The tectonically inactive Canadian Shield provides a reasonable terrestrial analogue to modern Martian conditions. Because most Martian water is likely trapped within and beneath permafrost, understanding fluid-rock interactions in similar Earth environments can provide valuable insight for Mars exploration. The entire outcrop area of the Canadian Shield was affected by permafrost during Plio-Pleistocene glacial cycles, and permafrost remains prevalent across vast areas of the Canadian Shield today. The purpose of this study is to investigate the effects of deep permafrost formation and dissipation during the Pleistocene glacial/periglacial cycle to deep Canadian Shield groundwaters.

During permafrost development, ice formation can concentrate solutes and change fluids isotopic compositions. Empirical data suggest Na/Cl and Br/Cl ratios evolve differently during freezing of Ca- and Na- dominated fluids, but anionic dominance does not affect either ratio. Regardless of fluid composition, oxygen and hydrogen isotopes in water evolve along a line with a slope slightly less than the Global Meteoric Waterline. Similar effects are expected during methane hydrate formation.

Data from thirty-nine sites at twenty-four locations across the Canadian Shield were compiled; twelve sites are currently located within or near permafrost. Relationships between δ18O and Cl indicate the freeze-out process has affected some fresh, brackish, and saline fluids, with subsequent mixing with brines.

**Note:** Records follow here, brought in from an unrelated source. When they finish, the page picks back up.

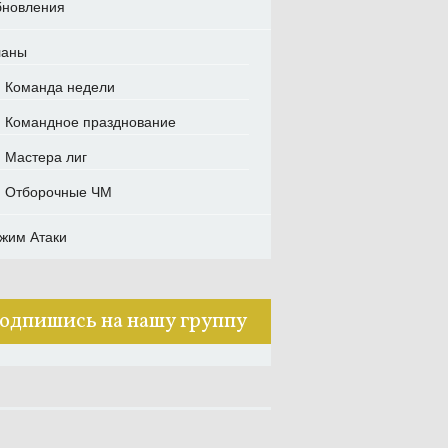
новления
ланы
Команда недели
Командное празднование
Мастера лиг
Отборочные ЧМ
жим Атаки
одпишись на нашу группу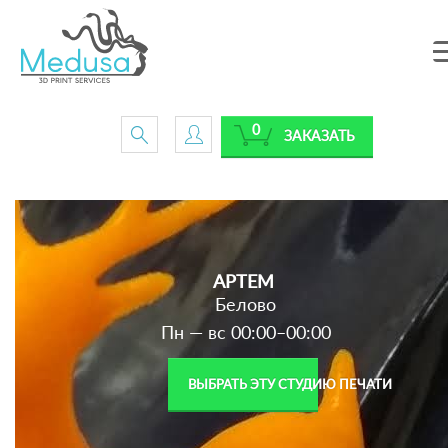
0
ЗАКАЗАТЬ
АРТЕМ
Белово
Пн — вс 00:00–00:00
ВЫБРАТЬ ЭТУ СТУДИЮ ПЕЧАТИ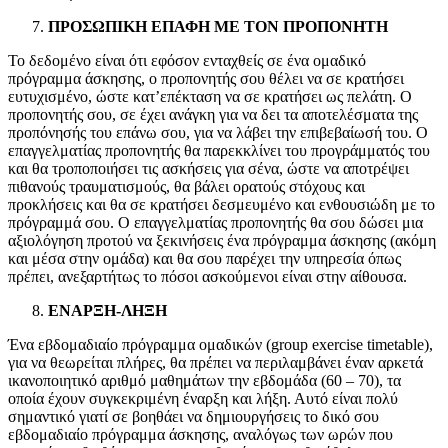
ΠΡΟΣΩΠΙΚΗ ΕΠΑΦΗ ΜΕ ΤΟΝ ΠΡΟΠΟΝΗΤΗ
Το δεδομένο είναι ότι εφόσον ενταχθείς σε ένα ομαδικό
πρόγραμμα άσκησης, ο προπονητής σου θέλει να σε κρατήσει
ευτυχισμένο, ώστε κατ’επέκταση να σε κρατήσει ως πελάτη. O
προπονητής σου, σε έχει ανάγκη για να δει τα αποτελέσματα της
προπόνησής του επάνω σου, για να λάβει την επιβεβαίωσή του. Ο
επαγγελματίας προπονητής θα παρεκκλίνει του προγράμματός του
και θα τροποποιήσει τις ασκήσεις για σένα, ώστε να αποτρέψει
πιθανούς τραυματισμούς, θα βάλει ορατούς στόχους και
προκλήσεις και θα σε κρατήσει δεσμευμένο και ενθουσιώδη με το
πρόγραμμά σου. Ο επαγγελματίας προπονητής θα σου δώσει μια
αξιολόγηση προτού να ξεκινήσεις ένα πρόγραμμα άσκησης (ακόμη
και μέσα στην ομάδα) και θα σου παρέχει την υπηρεσία όπως
πρέπει, ανεξαρτήτως το πόσοι ασκούμενοι είναι στην αίθουσα.
ΕΝΑΡΞΗ-ΛΗΞΗ
Ένα εβδομαδιαίο πρόγραμμα ομαδικών (group exercise timetable),
για να θεωρείται πλήρες, θα πρέπει να περιλαμβάνει έναν αρκετά
ικανοποιητικό αριθμό μαθημάτων την εβδομάδα (60 – 70), τα
οποία έχουν συγκεκριμένη έναρξη και λήξη. Αυτό είναι πολύ
σημαντικό γιατί σε βοηθάει να δημιουργήσεις το δικό σου
εβδομαδιαίο πρόγραμμα άσκησης, αναλόγως των ωρών που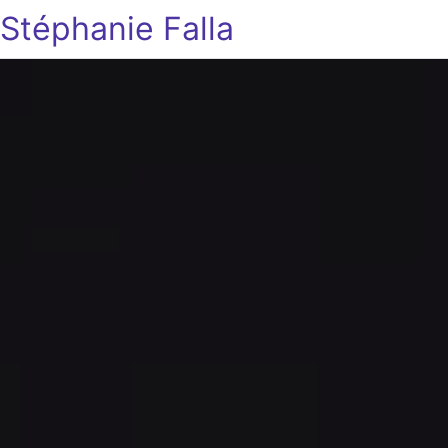
Stéphanie Falla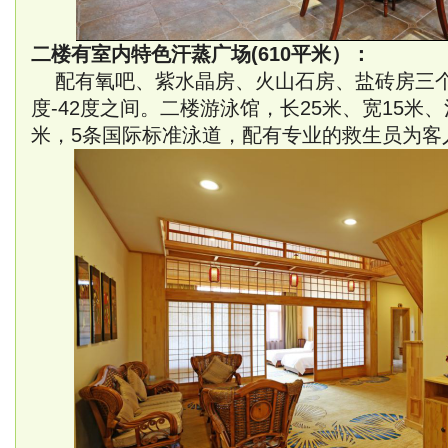
二楼有室内特色汗蒸广场(610平米）：
配有氧吧、紫水晶房、火山石房、盐砖房三个
度-42度之间。二楼游泳馆，长25米、宽15米、浅
米，5条国际标准泳道，配有专业的救生员为客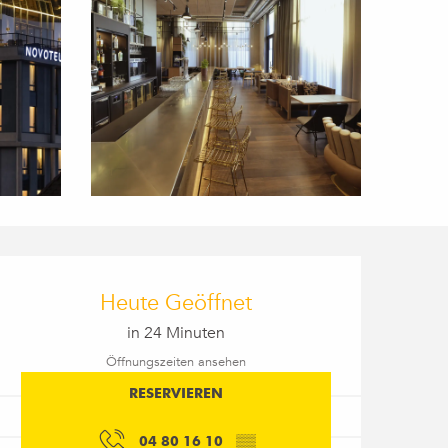
Öffnungszeiten & Kon
Heute Geöffnet
in 24 Minuten
Öffnungszeiten ansehen
RESERVIEREN
04 80 16 10
▒▒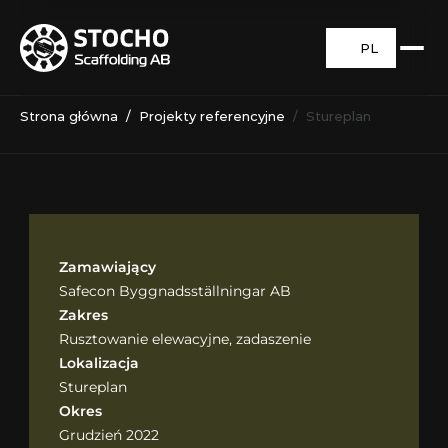
PL
Strona główna
  /  
Projekty referencyjne
  /  Stureplan
Zamawiający
Safecon Byggnadsställningar AB
Zakres
Rusztowanie elewacyjne, zadaszenie
Lokalizacja
Stureplan
Okres
Grudzień 2022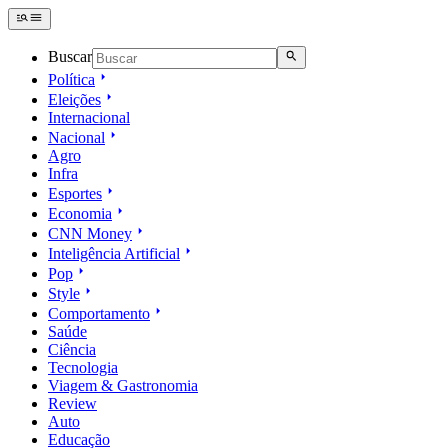
Buscar
Política
Eleições
Internacional
Nacional
Agro
Infra
Esportes
Economia
CNN Money
Inteligência Artificial
Pop
Style
Comportamento
Saúde
Ciência
Tecnologia
Viagem & Gastronomia
Review
Auto
Educação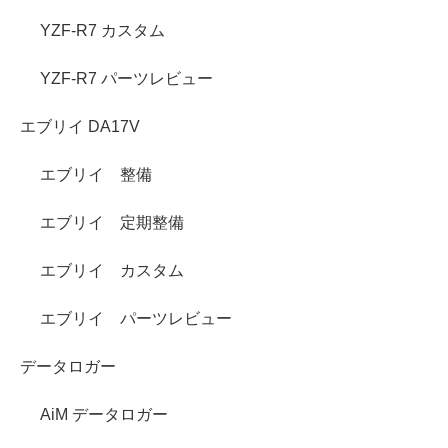
YZF-R7 カスタム
YZF-R7 パーツレビュー
エブリイ DA17V
エブリイ 整備
エブリイ 定期整備
エブリイ カスタム
エブリイ パーツレビュー
データロガー
AiM データロガー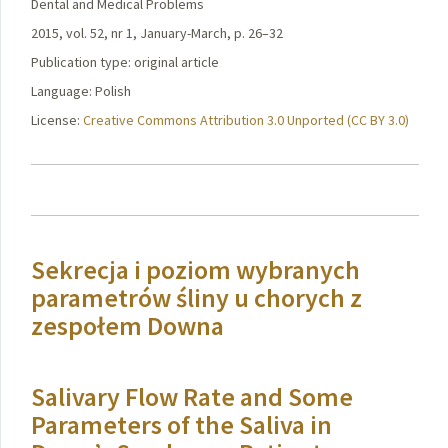
Dental and Medical Problems
2015, vol. 52, nr 1, January-March, p. 26–32
Publication type: original article
Language: Polish
License:
Creative Commons Attribution 3.0 Unported (CC BY 3.0)
Sekrecja i poziom wybranych
parametrów śliny u chorych z
zespołem Downa
Salivary Flow Rate and Some
Parameters of the Saliva in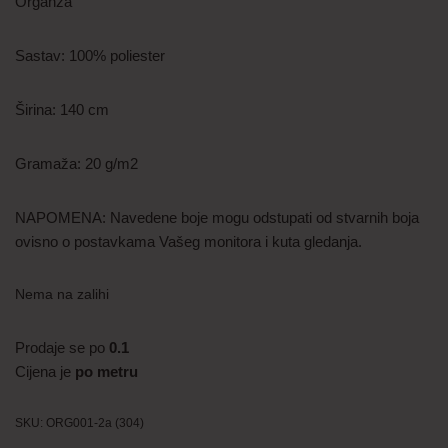
Organza
Sastav: 100% poliester
Širina: 140 cm
Gramaža: 20 g/m2
NAPOMENA: Navedene boje mogu odstupati od stvarnih boja
ovisno o postavkama Vašeg monitora i kuta gledanja.
Nema na zalihi
Prodaje se po
0.1
Cijena je
po metru
SKU:
ORG001-2a (304)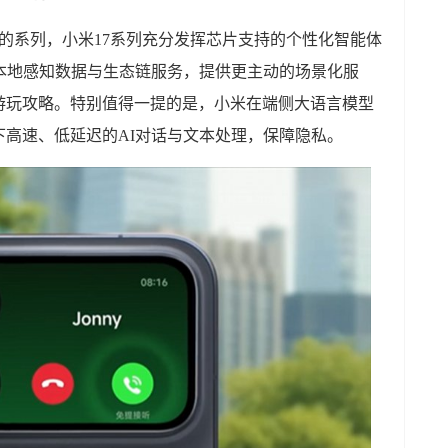
的系列，小米17系列充分发挥芯片支持的个性化智能体
本地感知数据与生态链服务，提供更主动的场景化服
游玩攻略。特别值得一提的是，小米在端侧大语言模型
高速、低延迟的AI对话与文本处理，保障隐私。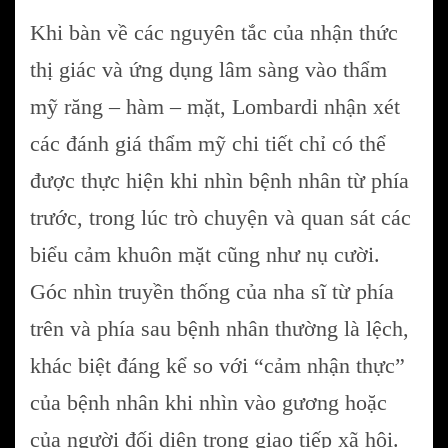
Khi bàn về các nguyên tắc của nhận thức
thị giác và ứng dụng lâm sàng vào thẩm
mỹ răng – hàm – mặt, Lombardi nhận xét
các đánh giá thẩm mỹ chi tiết chỉ có thể
được thực hiện khi nhìn bệnh nhân từ phía
trước, trong lúc trò chuyện và quan sát các
biểu cảm khuôn mặt cũng như nụ cười.
Góc nhìn truyền thống của nha sĩ từ phía
trên và phía sau bệnh nhân thường là lệch,
khác biệt đáng kể so với “cảm nhận thực”
của bệnh nhân khi nhìn vào gương hoặc
của người đối diện trong giao tiếp xã hội.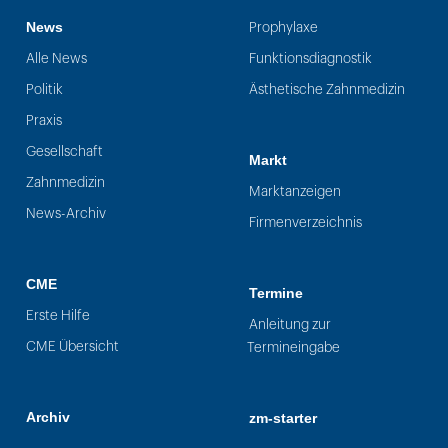
News
Prophylaxe
Alle News
Funktionsdiagnostik
Politik
Ästhetische Zahnmedizin
Praxis
Gesellschaft
Markt
Zahnmedizin
Marktanzeigen
News-Archiv
Firmenverzeichnis
CME
Termine
Erste Hilfe
Anleitung zur
CME Übersicht
Termineingabe
Archiv
zm-starter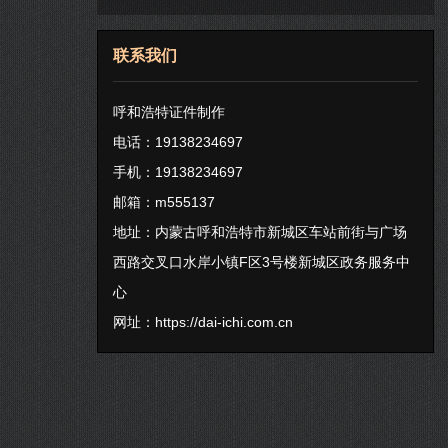
联系我们
呼和浩特证件制作
电话：19138234697
手机：19138234697
邮箱：m555137
地址：内蒙古呼和浩特市新城区车站前街与广场
西路交叉口水岸小镇F区3号楼新城区政务服务中
心
网址：
https://dai-ichi.com.cn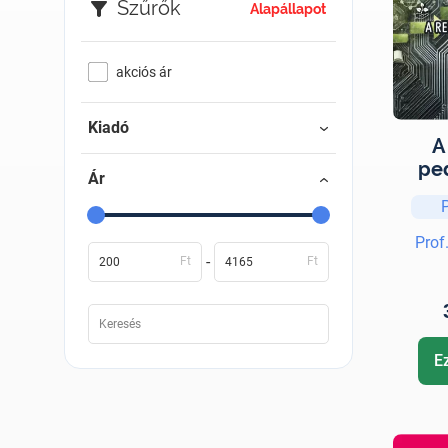
Szűrők
Alapállapot
akciós ár
Kiadó
A
pe
Ár
Prof
-
Ft
Ft
E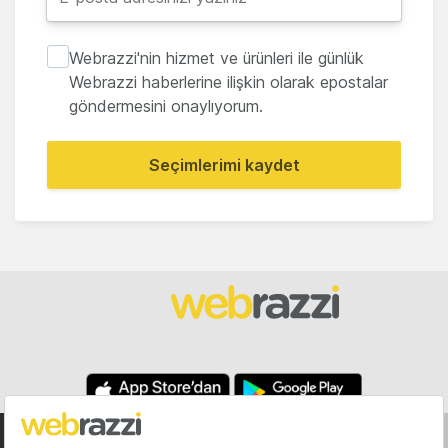
Webrazzi'nin hizmet ve ürünleri ile günlük
Webrazzi haberlerine ilişkin olarak epostalar
göndermesini onaylıyorum.
Seçimlerimi kaydet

However, the freezing affected fluids are often deeper than maximum paleo-permafrost depths. These trends may therefore be attributed to methane hydrate formation or deep glacial recharge. The most concentrated Canadian Shield fluids and brines do not appear to have been impacted by freezing processes, but evolved through other water-rock interaction processes. However, formation of more concentrated freezing-impacted fluids on Mars should not be discounted due to the lower subsurface temperatures. Presence of significant subsurface methane may result in methane hydrate formation extending the depths of freezing-impacted fluids significantly beyond the base of permafrost.